The picture of the Catholic Church which I sent you is where Jim and I went that morning to the marriage services which I wrote you about attending. The one where there are two men dangling from a tree, will show you how they punish rascals out here= I have been under that same tree more than a doz. times= it is up in what is called "death alley". Mr. Bass I believe was one of the committee that hung them and then the next morning went down and took their picture= I hope I may not share the same= One of those boys you see hanging there though is a Massachucetts boy; just the "scenery", I have that to encourage me.

There has been some speculation as to whether J.E. was involved in the Socorro Vigilantes. They were a group of “businessmen” who became intolerant with the patroĊ„ system of politics in Socorro. They believed that it wasn’t what you know, but who you know that dictated the outcome of crime and punishment. They took the law into their own hands with organization of lynch mobs and hangings as the usual procedure.. Although we will never know, various authors have reported that J.E. was involved. His association with Mr. Bass would lead one to believe that it is quite possible. If so, he never mentioned it in his letters.
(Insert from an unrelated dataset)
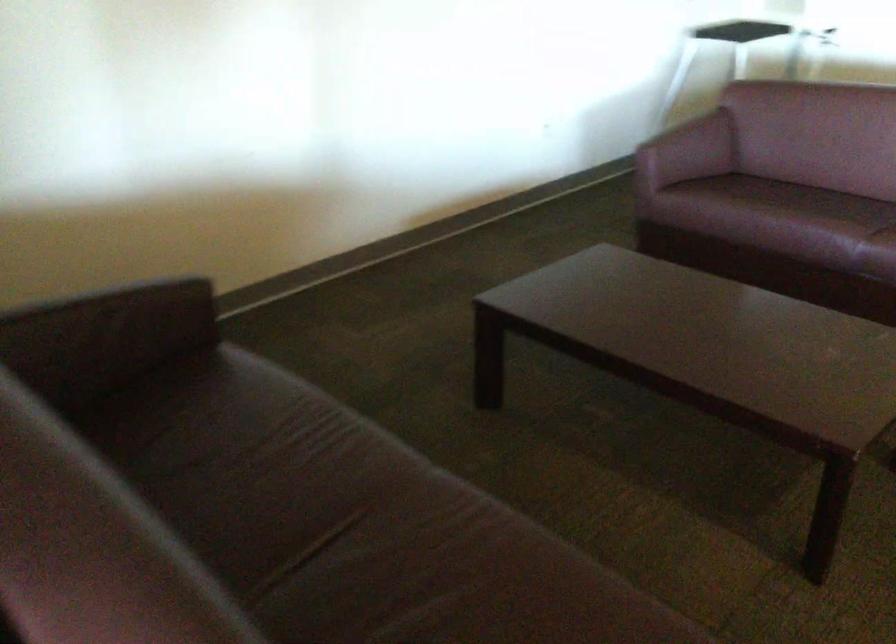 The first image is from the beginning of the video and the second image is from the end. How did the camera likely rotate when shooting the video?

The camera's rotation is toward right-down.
Even if he had been involved, it would have been difficult for him to tell Myscie. For one thing, he had dreams of her coming west to join him. He needed her to feel secure that it was a safe place, and that he would always take care of her.
It is interesting to see the changes that evolved in J.E. Smith as revealed by his letters. He was coming to believe in the “survival of the fittest”, the strongest, the most brave.
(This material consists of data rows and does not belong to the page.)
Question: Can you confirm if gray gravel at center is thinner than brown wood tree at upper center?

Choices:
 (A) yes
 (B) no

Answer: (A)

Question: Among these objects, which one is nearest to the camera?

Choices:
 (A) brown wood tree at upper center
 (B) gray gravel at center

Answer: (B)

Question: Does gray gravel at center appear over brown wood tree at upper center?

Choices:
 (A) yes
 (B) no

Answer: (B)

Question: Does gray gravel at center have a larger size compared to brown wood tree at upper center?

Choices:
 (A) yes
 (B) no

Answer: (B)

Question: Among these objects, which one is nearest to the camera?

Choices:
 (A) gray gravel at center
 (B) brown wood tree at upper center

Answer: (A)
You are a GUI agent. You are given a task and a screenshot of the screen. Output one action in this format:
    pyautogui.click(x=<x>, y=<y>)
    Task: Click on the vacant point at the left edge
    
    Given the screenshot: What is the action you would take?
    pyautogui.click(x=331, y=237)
One of the toughest groups of new comers to New Mexico was the mining fraternity. The wealth of mineral resources in the new country was probably its most attractive feature.
The mining districts of Socorro, Water Canyon, Magda-lena, Cat Mountain, Rosedale, Black Range, Cooney, Mogollon, Kelly, and the more remote sites of Oscura, San Andres, Pueblo, Gallina, and Santa Rita were all located in Socorro County.
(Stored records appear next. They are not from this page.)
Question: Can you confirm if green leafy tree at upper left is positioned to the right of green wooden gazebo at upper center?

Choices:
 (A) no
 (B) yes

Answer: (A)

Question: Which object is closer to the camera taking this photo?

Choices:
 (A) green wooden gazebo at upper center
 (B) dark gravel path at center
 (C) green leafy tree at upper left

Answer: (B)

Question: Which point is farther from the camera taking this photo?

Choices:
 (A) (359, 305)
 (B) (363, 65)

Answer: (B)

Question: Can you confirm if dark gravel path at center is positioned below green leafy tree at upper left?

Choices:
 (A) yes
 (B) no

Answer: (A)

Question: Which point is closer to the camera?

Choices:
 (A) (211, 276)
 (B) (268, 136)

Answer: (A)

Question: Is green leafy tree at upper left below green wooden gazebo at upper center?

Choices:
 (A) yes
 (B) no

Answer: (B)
In Magdalena, the Kelly and Graphic mines produced over $6,000,000 worth of silver and lead ore before it was found that the zinc they carried, once considered a nuisance, was a treasure of it’s own. In March of 1883, the Kelly Mine south of Magdalena, and the Torrence and Merrit Mines in Socorro were making big news.
The Black Range News out of Chloride, New Mexico had reported that the “Kelley mine has developed such richness that visitors are not allowed to go down in the mine”, and reported that there was so much interest in the Merrit Mine, expected to surpass the production at the Torrence mine, that A.D. Coon had refused an offer to sell the mine for $125,000 Mining towns were known for their lawlessness, and generally sprung up overnight, with tent structures later made permanent. Bawdy houses and saloons brought entertainment and comfort, and there was very little importance placed on religion or culture.

Pictures: (top) Socorro mining community, (middle) Kelly 1883, (bottom) hanging in Socorro's Death Alley.